Molecular Biology for Structural Biology

Molecular Biology for Structural Biology

Chapter:
3 (p.45) Molecular Biology for Structural Biology
Source:
Crystallization of Nucleic Acids and Proteins
Author(s):

P. F. Berne

S. Doublié

Publisher:
Oxford University Press
DOI:10.1093/oso/9780199636792.003.0007

The number of published 3D structures has increased exponentially in the last decade and the resulting mass of structural data has contributed significantly to the understanding of mechanisms underlying the biology of living cells. However, these mechanisms are so complex that structural biologists face still greater challenges, such as the study of higher-order functional complexes.
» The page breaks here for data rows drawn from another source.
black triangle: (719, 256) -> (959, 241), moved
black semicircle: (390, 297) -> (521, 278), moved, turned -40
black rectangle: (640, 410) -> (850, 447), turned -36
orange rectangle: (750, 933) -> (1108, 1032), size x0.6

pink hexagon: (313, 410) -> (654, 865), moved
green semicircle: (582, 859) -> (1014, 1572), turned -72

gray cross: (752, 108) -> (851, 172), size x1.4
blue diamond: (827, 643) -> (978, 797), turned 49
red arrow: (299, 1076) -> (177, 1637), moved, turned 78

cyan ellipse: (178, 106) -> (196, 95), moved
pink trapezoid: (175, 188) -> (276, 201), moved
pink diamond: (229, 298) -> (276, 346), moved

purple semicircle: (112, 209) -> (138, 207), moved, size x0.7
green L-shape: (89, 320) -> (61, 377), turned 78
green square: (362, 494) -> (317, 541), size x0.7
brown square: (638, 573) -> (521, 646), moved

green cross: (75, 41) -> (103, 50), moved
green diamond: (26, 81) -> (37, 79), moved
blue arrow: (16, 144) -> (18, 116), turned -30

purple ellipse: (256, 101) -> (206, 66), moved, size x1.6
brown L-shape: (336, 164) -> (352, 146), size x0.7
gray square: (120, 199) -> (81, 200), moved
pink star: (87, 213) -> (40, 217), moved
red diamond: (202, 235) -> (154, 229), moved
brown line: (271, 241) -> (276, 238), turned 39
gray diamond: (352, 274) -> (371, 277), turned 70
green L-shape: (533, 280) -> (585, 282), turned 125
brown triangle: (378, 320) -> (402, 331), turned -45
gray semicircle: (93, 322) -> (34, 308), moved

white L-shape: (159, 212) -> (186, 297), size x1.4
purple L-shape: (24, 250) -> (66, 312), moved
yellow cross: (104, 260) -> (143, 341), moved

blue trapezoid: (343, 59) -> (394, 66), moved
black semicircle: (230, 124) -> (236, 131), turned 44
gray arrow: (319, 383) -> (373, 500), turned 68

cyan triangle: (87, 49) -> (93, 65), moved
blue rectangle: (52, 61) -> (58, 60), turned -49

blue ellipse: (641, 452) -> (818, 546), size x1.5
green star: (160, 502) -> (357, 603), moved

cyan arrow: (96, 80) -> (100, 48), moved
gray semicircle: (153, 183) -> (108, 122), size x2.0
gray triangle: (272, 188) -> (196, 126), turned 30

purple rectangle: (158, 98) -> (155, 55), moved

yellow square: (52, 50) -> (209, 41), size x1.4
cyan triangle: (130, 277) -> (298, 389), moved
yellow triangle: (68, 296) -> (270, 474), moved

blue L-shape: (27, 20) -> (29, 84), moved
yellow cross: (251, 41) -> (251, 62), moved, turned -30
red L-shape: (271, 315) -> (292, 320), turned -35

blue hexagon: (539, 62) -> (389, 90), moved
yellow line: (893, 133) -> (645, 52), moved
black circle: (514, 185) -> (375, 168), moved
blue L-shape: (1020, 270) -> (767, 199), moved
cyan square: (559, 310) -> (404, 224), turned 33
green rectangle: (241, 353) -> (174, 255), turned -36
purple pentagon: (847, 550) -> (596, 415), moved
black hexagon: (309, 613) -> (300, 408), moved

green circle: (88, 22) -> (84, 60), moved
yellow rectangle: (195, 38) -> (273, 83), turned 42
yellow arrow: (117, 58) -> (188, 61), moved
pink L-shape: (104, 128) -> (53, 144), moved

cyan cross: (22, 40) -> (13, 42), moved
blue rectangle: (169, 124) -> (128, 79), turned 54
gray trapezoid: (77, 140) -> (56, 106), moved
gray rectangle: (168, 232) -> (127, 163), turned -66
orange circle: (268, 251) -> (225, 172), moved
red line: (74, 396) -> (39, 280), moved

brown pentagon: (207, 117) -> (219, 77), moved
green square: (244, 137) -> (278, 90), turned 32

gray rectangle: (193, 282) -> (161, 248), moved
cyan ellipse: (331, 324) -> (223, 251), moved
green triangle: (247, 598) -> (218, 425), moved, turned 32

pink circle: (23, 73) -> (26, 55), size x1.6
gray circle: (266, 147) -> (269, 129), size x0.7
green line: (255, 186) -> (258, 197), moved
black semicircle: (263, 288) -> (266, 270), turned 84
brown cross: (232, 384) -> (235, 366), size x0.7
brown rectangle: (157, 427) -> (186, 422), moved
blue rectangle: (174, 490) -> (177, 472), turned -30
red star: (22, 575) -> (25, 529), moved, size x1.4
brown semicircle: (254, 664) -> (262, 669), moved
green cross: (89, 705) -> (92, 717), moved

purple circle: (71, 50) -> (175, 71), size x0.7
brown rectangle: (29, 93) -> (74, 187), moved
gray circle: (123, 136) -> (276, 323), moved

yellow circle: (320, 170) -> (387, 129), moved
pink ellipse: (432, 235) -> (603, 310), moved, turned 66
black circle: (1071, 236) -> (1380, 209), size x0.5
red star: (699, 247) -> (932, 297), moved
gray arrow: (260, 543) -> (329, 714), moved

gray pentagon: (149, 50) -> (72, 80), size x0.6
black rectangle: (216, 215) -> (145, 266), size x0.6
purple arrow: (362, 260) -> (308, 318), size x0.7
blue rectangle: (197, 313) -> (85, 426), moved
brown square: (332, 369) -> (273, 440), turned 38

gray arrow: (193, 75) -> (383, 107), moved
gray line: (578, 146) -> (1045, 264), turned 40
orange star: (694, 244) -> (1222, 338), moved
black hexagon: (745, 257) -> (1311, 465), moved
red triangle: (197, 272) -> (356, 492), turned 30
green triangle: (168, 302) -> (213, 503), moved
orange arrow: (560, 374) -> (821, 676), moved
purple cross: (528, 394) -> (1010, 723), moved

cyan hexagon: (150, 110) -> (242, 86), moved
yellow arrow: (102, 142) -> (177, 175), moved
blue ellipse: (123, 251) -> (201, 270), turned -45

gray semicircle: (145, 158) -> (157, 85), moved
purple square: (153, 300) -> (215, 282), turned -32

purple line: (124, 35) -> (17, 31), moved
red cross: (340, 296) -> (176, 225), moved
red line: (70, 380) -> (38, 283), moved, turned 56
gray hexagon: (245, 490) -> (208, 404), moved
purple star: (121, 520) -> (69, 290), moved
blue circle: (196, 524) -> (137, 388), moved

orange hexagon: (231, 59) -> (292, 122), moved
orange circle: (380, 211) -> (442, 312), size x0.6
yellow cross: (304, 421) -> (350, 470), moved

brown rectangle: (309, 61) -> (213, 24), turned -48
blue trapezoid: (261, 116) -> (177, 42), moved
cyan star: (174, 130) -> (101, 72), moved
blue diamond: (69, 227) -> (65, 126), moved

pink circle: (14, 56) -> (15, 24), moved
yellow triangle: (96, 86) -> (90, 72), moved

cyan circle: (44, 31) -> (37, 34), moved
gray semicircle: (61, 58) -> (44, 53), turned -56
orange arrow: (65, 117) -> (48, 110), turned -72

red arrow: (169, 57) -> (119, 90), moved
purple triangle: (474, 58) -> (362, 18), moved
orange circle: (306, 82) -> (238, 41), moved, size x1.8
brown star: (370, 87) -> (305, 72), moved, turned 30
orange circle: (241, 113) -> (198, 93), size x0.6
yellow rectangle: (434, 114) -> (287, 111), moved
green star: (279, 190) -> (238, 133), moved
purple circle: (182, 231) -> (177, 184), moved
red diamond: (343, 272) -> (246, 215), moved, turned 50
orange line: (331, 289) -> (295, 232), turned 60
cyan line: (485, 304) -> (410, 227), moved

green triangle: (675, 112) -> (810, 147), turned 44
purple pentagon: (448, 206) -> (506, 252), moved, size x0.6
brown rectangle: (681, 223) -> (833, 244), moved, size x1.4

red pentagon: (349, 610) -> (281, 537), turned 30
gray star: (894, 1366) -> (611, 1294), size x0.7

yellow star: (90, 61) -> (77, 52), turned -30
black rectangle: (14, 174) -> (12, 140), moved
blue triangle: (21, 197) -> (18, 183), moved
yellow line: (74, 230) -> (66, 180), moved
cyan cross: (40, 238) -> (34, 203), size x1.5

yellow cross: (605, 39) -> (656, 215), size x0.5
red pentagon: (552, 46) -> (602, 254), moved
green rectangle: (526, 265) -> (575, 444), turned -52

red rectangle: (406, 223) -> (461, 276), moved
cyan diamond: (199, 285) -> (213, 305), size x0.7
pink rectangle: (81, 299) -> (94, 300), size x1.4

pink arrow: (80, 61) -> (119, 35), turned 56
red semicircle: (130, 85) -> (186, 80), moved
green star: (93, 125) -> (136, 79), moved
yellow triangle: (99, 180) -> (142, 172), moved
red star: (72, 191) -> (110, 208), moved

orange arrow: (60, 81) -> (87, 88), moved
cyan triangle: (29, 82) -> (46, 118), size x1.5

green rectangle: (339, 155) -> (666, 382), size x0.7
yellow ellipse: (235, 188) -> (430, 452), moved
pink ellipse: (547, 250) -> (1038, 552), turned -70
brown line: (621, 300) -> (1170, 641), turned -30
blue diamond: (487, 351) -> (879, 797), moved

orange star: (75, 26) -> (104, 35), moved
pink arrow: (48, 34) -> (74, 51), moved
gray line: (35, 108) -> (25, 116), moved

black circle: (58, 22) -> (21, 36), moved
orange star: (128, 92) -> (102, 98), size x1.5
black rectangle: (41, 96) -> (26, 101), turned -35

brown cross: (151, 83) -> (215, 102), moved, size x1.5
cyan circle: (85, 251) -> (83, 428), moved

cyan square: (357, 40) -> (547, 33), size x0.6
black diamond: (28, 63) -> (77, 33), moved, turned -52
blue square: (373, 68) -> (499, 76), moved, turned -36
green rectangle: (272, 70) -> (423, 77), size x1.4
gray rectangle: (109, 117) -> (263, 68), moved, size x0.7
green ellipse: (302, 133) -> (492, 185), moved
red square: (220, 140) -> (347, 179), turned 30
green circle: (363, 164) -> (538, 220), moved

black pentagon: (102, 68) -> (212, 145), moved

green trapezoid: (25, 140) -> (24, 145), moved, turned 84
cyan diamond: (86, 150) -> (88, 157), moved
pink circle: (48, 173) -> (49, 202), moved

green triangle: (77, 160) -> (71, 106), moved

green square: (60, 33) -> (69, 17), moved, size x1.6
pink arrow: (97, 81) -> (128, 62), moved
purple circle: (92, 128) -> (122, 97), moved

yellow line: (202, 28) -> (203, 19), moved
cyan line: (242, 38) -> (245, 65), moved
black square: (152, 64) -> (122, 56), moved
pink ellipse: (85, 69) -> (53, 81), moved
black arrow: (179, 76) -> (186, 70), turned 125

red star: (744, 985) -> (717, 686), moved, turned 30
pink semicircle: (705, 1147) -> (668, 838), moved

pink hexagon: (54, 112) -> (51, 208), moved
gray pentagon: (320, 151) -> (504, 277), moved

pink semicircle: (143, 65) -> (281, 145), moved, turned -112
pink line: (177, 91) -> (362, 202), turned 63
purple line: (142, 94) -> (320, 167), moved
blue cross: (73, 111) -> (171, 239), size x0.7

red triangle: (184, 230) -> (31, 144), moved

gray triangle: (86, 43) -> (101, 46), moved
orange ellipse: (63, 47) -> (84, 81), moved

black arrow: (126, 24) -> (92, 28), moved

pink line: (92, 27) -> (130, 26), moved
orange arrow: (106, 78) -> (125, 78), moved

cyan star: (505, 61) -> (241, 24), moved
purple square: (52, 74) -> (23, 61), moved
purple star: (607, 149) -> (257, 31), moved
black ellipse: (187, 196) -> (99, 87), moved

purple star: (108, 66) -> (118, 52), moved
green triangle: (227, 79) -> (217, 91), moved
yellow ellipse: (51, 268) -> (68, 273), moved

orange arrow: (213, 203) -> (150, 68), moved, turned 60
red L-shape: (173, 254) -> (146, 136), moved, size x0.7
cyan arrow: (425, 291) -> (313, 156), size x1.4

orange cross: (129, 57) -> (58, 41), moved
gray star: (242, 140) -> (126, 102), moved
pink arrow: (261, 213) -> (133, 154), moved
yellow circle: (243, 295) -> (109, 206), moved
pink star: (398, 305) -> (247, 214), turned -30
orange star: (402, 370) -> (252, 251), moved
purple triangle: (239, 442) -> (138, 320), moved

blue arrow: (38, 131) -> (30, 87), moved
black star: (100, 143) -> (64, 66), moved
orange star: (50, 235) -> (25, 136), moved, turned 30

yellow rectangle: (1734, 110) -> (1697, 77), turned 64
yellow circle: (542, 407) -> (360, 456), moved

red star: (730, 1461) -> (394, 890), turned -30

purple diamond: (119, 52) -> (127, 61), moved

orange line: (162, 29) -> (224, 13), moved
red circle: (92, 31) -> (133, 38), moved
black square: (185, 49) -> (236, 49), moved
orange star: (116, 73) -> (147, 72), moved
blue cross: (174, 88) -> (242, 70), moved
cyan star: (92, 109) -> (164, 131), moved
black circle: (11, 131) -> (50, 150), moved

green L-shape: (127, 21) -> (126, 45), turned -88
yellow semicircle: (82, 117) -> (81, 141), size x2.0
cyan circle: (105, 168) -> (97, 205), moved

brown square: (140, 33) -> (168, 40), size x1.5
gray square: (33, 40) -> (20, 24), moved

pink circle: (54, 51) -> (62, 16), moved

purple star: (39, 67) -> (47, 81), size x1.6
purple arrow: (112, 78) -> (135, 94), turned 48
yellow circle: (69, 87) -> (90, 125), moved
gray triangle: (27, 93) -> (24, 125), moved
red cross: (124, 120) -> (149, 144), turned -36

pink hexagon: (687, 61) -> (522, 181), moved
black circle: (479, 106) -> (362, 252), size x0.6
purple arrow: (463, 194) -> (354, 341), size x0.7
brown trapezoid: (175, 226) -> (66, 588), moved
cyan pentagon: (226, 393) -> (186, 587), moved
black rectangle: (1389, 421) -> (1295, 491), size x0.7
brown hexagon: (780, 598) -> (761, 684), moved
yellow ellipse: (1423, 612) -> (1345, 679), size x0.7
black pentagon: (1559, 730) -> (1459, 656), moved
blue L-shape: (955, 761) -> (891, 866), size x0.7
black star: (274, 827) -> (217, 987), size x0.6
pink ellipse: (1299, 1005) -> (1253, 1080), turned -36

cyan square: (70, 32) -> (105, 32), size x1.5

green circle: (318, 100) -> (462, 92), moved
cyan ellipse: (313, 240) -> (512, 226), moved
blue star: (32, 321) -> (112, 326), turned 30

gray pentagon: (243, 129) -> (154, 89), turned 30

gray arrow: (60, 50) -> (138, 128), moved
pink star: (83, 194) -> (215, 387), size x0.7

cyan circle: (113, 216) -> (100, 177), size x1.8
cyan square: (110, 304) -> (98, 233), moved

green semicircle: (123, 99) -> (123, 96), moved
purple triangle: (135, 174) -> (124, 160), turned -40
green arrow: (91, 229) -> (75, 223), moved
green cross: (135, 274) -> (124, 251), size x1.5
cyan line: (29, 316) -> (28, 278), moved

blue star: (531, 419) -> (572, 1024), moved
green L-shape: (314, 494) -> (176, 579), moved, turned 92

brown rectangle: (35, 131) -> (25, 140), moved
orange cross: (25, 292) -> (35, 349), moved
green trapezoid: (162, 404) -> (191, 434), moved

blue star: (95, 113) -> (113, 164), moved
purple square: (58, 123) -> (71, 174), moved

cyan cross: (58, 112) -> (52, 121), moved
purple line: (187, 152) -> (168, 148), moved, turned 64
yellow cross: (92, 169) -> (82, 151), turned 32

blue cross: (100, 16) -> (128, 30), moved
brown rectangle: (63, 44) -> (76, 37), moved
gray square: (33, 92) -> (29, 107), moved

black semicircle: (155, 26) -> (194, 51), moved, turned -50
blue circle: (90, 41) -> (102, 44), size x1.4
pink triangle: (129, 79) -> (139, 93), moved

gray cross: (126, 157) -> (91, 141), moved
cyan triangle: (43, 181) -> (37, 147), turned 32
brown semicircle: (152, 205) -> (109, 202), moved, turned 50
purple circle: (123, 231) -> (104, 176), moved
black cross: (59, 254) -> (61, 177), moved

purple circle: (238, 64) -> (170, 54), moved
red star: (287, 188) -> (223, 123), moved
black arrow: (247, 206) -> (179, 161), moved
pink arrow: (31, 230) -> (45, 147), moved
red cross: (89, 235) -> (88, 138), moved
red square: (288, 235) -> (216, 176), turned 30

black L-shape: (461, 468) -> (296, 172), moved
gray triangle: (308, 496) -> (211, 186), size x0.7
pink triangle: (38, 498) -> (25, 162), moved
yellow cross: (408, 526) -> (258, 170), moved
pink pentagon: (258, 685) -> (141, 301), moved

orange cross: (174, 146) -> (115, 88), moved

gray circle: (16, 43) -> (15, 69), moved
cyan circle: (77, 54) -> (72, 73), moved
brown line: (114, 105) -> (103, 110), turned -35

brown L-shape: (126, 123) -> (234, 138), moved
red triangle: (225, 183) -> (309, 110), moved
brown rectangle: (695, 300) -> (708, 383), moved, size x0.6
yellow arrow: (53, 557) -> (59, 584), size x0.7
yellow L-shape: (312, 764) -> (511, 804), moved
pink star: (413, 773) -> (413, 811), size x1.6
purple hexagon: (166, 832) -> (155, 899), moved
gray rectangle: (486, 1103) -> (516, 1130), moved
As an example, we can mention the protein complexes that assemble around activated growth factor receptors to allow the transduction of extracellular signals through the membrane and inside the cell (1). Because of their diverse intrinsic properties, proteins exhibit variable difficulty for structural biology studies. Before the rise of recombinant expression methods, only a minority of protein structures were determined, representing mainly favourable cases: proteins of high abundance in their natural source which could be purified and crystallized, in contrast to rare proteins that were often refractory to crystallization. The advent of methods for recombinant protein overexpression was a breakthrough in this area. It was followed by an increasing number of publications describing the crystallization of proteins, not under their native form, but in modified versions after sequence engineering. First we will consider the classical use of molecular biology applied to optimize the expression system for a recombinant protein for structural biology, without modification of its sequence. In the second part, we will deal with molecular biology procedures aimed at engineering the properties of a protein through sequence modifications in order to make its crystallization possible. In the last part we will give an example where molecular biology can help solve a crystallographic problem, namely that of phase determination by introducing anomalous scatterers (e.g. selenium atoms) into the protein of interest. Whenever extraction of a protein from its natural source appears unsuitable for structural studies, molecular biology resources can be brought in, initially aiming at choosing and setting up an appropriate expression system. This initial approach could involve comparing various expression hosts and vectors and deciding if the protein is to be produced as a fusion to facilitate its purification.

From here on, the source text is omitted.